Comments on the Quality of English Language
The English could be improved to more clearly express the research.
Author Response
Please see the attachment.
Author Response File: Author Response.pdf
Reviewer 2 Report
Comments and Suggestions for AuthorsManuscript "Growth Curve Models and Clustering Techniques for the Study of New Sugarcane Hybrids" is very interesting.
General comments:
The title given in the system ("Growth Curve Models and Clustering Techniques for the Study of New Sugarcane Hybrids: An Integrated Approach with K-Means, K-Medoids, and DBSCAN") and the title contained in the manuscript ("Growth Curve Models and Clustering Techniques for Studying New Sugarcane Hybrids") are not the same.
Authors used growth curve models to analyze sucrose accumulation in 33 sugarcane hybrids under adaptability trials, along with six commercial control varieties. Authors grouped materials using k-means, k-medoids, and DBSCAN to identify their maturity type and select the most promising for the next selection phase.
The Introduction chapter was written correctly. The material and methods used were also written correctly and in a way that allowed the experiment to be repeated.
Table 9: Significance testing of individual parameters is missing. The results should be supplemented with testing.
My suggestions:
It is sufficient to write a vector by giving only one dimension (number of rows). Each vector has one column. For example, we write y is an n-vector.
The authors provide (not propose, because they are known) three methods. Unfortunately, the manuscript lacks a comparison of these methods. The authors do not indicate the assumptions that would make it possible to use each approach.
Paper needs major revision.
Author Response
Please see the attached file.
Author Response File: Author Response.pdf
Reviewer 3 Report
Comments and Suggestions for Authors- Provide more details about the growth curve models used. Which specific models (e.g., logistic, Gompertz) were applied, and why were they chosen?

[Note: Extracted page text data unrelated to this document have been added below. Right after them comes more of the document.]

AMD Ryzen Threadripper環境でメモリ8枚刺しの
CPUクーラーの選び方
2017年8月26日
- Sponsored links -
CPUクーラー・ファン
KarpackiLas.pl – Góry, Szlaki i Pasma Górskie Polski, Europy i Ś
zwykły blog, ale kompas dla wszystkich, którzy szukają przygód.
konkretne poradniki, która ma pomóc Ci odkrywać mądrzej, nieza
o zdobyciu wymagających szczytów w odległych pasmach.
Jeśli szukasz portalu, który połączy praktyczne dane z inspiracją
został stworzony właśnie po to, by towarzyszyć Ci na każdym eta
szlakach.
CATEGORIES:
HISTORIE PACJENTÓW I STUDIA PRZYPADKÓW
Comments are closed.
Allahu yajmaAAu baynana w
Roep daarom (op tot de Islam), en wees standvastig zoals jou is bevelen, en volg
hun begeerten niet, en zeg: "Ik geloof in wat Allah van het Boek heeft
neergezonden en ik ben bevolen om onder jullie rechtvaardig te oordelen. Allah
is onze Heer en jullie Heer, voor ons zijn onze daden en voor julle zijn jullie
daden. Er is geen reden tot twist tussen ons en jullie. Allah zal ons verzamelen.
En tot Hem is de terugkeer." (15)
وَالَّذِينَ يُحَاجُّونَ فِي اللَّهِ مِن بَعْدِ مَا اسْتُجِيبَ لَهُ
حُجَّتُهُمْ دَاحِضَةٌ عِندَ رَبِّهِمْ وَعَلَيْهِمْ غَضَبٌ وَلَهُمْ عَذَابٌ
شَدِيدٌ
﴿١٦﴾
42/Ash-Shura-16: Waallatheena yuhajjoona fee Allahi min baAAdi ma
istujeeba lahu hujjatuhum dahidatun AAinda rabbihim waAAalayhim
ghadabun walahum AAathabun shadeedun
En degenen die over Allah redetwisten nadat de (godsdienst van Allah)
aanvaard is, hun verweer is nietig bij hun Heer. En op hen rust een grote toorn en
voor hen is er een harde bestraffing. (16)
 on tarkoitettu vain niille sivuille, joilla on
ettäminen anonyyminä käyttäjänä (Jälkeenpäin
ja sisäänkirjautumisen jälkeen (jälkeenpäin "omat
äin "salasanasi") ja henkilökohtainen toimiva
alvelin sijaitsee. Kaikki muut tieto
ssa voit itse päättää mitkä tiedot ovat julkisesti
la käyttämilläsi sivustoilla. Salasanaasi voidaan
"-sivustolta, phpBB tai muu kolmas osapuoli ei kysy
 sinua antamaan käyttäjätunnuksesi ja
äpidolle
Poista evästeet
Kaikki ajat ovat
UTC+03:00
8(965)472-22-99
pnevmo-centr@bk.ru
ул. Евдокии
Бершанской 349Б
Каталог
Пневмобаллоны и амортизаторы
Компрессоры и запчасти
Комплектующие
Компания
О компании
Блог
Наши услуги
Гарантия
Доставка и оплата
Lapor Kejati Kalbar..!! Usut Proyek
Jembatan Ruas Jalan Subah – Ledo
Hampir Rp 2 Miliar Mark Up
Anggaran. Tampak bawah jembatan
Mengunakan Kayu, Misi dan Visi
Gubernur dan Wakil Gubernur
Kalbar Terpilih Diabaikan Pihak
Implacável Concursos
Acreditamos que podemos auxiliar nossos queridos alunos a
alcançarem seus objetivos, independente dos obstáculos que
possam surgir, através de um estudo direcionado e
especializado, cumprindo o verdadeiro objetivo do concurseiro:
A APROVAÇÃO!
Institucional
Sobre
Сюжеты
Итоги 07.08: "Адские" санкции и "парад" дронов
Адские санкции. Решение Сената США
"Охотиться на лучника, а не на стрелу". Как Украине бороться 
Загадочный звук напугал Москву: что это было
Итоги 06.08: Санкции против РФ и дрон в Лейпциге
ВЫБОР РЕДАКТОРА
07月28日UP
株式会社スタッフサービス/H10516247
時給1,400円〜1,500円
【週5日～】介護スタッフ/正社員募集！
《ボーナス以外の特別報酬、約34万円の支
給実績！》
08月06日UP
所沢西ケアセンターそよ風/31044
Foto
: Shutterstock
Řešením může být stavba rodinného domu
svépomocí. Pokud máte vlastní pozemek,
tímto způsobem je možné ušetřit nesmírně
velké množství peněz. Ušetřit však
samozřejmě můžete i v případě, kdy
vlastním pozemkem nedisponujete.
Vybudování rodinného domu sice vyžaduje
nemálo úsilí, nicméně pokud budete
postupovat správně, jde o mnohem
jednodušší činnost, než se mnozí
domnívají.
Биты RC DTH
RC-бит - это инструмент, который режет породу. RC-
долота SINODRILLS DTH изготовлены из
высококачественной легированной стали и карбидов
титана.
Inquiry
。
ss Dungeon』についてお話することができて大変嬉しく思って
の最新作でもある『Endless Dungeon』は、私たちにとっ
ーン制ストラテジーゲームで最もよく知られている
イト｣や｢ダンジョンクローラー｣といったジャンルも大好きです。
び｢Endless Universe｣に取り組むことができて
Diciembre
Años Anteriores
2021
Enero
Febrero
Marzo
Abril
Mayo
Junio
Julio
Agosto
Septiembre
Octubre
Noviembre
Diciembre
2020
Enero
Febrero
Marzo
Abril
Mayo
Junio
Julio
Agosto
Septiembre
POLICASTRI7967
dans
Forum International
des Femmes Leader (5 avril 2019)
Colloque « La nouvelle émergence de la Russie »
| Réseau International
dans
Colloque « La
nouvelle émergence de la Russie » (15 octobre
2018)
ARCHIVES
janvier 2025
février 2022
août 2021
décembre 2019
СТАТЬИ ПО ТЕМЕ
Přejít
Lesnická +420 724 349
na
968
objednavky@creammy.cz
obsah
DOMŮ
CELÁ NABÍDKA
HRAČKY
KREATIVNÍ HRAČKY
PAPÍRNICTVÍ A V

- Include a discussion on the parameters and features used in the clustering algorithms. How were the optimal numbers of clusters determined for K-Means and K-Medoids?
- Consider comparing the performance of the clustering algorithms not only based on the Connectivity and Dunn indexes but also using other validation metrics (e.g., Silhouette score, Calinski-Harabasz index).
- Analyze how different preprocessing steps (e.g., normalization, scaling) might affect the clustering outcomes.
- Incorporate visual representations of the growth curves and clustering results. Graphical outputs can help in understanding the maturity curves and the clustering results more intuitively.
- Use heatmaps or dendrograms to illustrate the relationships between hybrids based on their maturity profiles.
- Discuss the environmental factors considered in the field trials. Were there any significant weather events or conditions that might have impacted the growth of the hybrids?
- Include observations from the field trials that might explain variances in maturity or sucrose content, such as soil conditions or pest pressures.
- How do the clusters formed by the different algorithms correlate with known agronomic traits beyond maturity (e.g., disease resistance, drought tolerance)?
- What criteria were used to select the specific growth curve models for this study? Were any alternative models considered?
- How were the six control varieties selected? Do they represent the best practices in the industry, and how might their performance influence the evaluation of the new hybrids?
Language should improved
Author Response
Please see the attached file.
Author Response File: Author Response.pdf
Round 2
Reviewer 1 Report
Comments and Suggestions for AuthorsNo further comments.
Reviewer 2 Report
Comments and Suggestions for AuthorsThe Authors have improved the manuscript according to my suggestions. In cases where they have not followed my suggestions, they have provided credible and satisfactory explanations for their approach. I recommend publishing the manuscript in its current version.